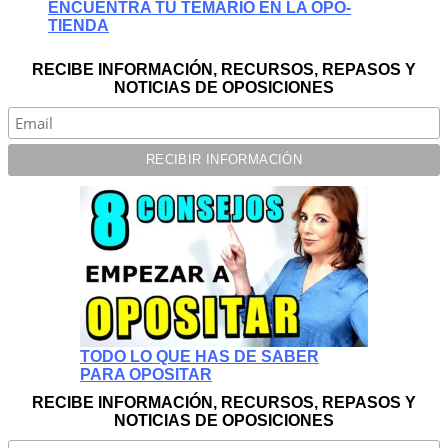
ENCUENTRA TU TEMARIO EN LA OPO-
TIENDA
RECIBE INFORMACIÓN, RECURSOS, REPASOS Y
NOTICIAS DE OPOSICIONES
TODO LO QUE HAS DE SABER
PARA OPOSITAR
RECIBE INFORMACIÓN, RECURSOS, REPASOS Y
NOTICIAS DE OPOSICIONES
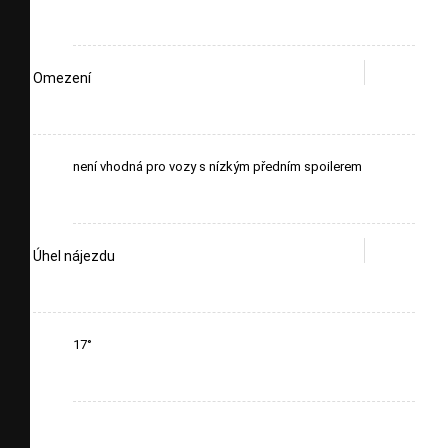
Omezení
není vhodná pro vozy s nízkým předním spoilerem
Úhel nájezdu
17°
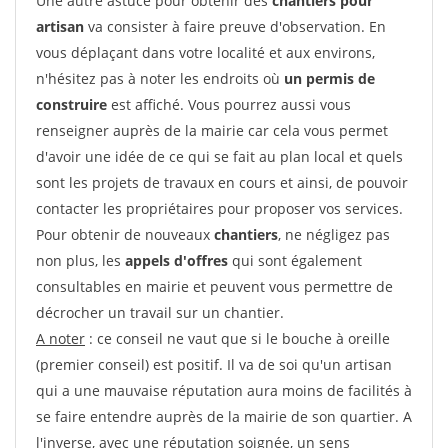
Une autre astuce pour obtenir des
chantiers pour
artisan
va consister à faire preuve d'observation. En
vous déplaçant dans votre localité et aux environs,
n'hésitez pas à noter les endroits où
un permis de
construire
est affiché. Vous pourrez aussi vous
renseigner auprès de la mairie car cela vous permet
d'avoir une idée de ce qui se fait au plan local et quels
sont les projets de travaux en cours et ainsi, de pouvoir
contacter les propriétaires pour proposer vos services.
Pour obtenir de nouveaux
chantiers
, ne négligez pas
non plus, les
appels d'offres
qui sont également
consultables en mairie et peuvent vous permettre de
décrocher un travail sur un chantier.
A noter
: ce conseil ne vaut que si le bouche à oreille
(premier conseil) est positif. Il va de soi qu'un artisan
qui a une mauvaise réputation aura moins de facilités à
se faire entendre auprès de la mairie de son quartier. A
l'inverse, avec une réputation soignée, un sens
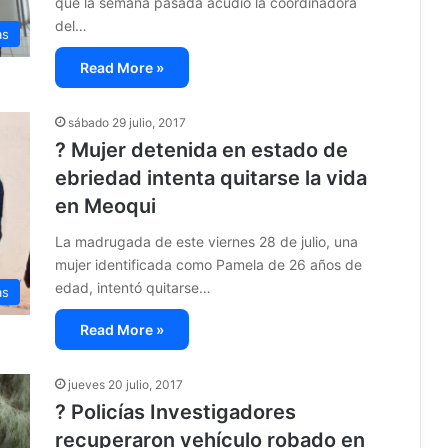
que la semana pasada acudió la coordinadora
del…
as
Read More »
sábado 29 julio, 2017
? Mujer detenida en estado de
ebriedad intenta quitarse la vida
en Meoqui
La madrugada de este viernes 28 de julio, una
mujer identificada como Pamela de 26 años de
edad, intentó quitarse…
as
Read More »
jueves 20 julio, 2017
? Policías Investigadores
recuperaron vehículo robado en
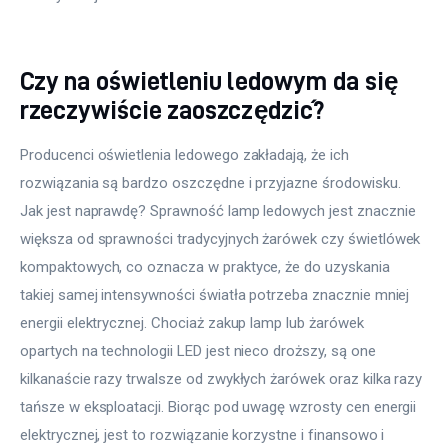
Więcej
Czy na oświetleniu ledowym da się
rzeczywiście zaoszczędzić?
Producenci oświetlenia ledowego zakładają, że ich 
rozwiązania są bardzo oszczędne i przyjazne środowisku. 
Jak jest naprawdę? Sprawność lamp ledowych jest znacznie 
większa od sprawności tradycyjnych żarówek czy świetlówek 
kompaktowych, co oznacza w praktyce, że do uzyskania 
takiej samej intensywności światła potrzeba znacznie mniej 
energii elektrycznej. Chociaż zakup lamp lub żarówek 
opartych na technologii LED jest nieco droższy, są one 
kilkanaście razy trwalsze od zwykłych żarówek oraz kilka razy 
tańsze w eksploatacji. Biorąc pod uwagę wzrosty cen energii 
elektrycznej, jest to rozwiązanie korzystne i finansowo i 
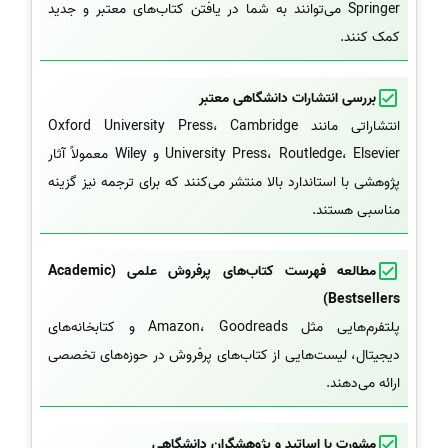
Springer می‌توانند به شما در یافتن کتاب‌های معتبر و جدید
کمک کنند.
بررسی انتشارات دانشگاهی معتبر
انتشاراتی مانند Oxford University Press، Cambridge
University Press، Routledge، Elsevier و Wiley معمولاً آثار
پژوهشی با استاندارد بالا منتشر می‌کنند که برای ترجمه نیز گزینه
مناسبی هستند.
مطالعه فهرست کتاب‌های پرفروش علمی (Academic
Bestsellers)
پلتفرم‌هایی مثل Amazon، Goodreads و کتابخانه‌های
دیجیتال، لیست‌هایی از کتاب‌های پرفروش در حوزه‌های تخصصی
ارائه می‌دهند.
مشورت با اساتید و پژوهشگران دانشگاهی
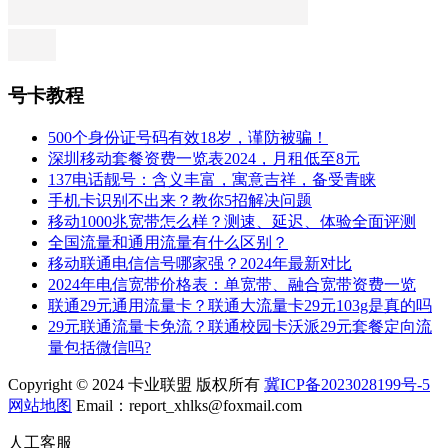
号卡教程
500个身份证号码有效18岁，谨防被骗！
深圳移动套餐资费一览表2024，月租低至8元
137电话靓号：含义丰富，寓意吉祥，备受青睐
手机卡识别不出来？教你5招解决问题
移动1000兆宽带怎么样？测速、延迟、体验全面评测
全国流量和通用流量有什么区别？
移动联通电信信号哪家强？2024年最新对比
2024年电信宽带价格表：单宽带、融合宽带资费一览
联通29元通用流量卡？联通大流量卡29元103g是真的吗
29元联通流量卡免流？联通校园卡沃派29元套餐定向流
量包括微信吗?
Copyright © 2024 卡业联盟 版权所有
冀ICP备2023028199号-5
网站地图
Email：report_xhlks@foxmail.com
人工客服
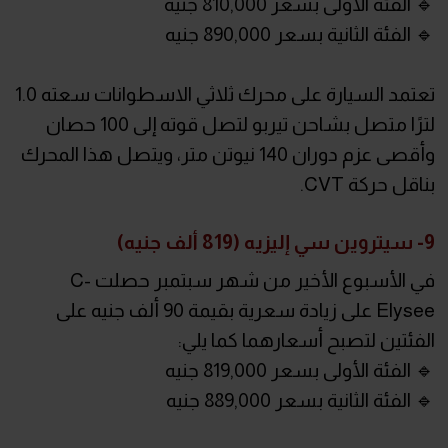
🔹 الفئة الأولى بسعر 810,000 جنيه
🔹 الفئة الثانية بسعر 890,000 جنيه
تعتمد السيارة على محرك ثلاثي الاسطوانات سعته 1.0
لترًا متصل بشاحن تيربو لتصل قوته إلى 100 حصان
وأقصى عزم دوران 140 نيوتن متر، ويتصل هذا المحرك
بناقل حركة CVT.
9- سيتروين سي إليزيه (819 ألف جنيه)
في الأسبوع الأخير من شهر سبتمبر حصلت C-
Elysee على زيادة سعرية بقيمة 90 ألف جنيه على
الفئتين لتصبح أسعارهما كما يلي:
🔹 الفئة الأولى بسعر 819,000 جنيه
🔹 الفئة الثانية بسعر 889,000 جنيه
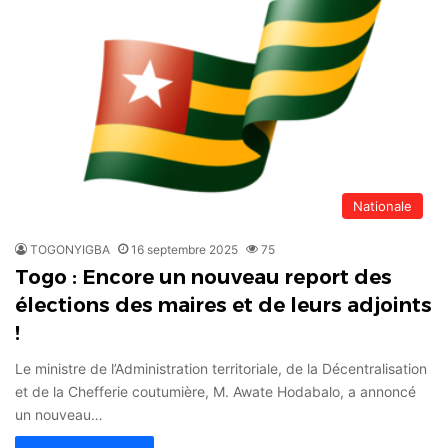
Nationale
TOGONYIGBA
16 septembre 2025
75
Togo : Encore un nouveau report des
élections des maires et de leurs adjoints
!
Le ministre de l’Administration territoriale, de la Décentralisation
et de la Chefferie coutumière, M. Awate Hodabalo, a annoncé
un nouveau…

|---|

• **Exercise goal**: The lines needed are those in the data above that hold the string "artisan"; copy each of them.

• **Exercise result**:
artisan
(premier conseil) est positif. Il va de soi qu'un artisan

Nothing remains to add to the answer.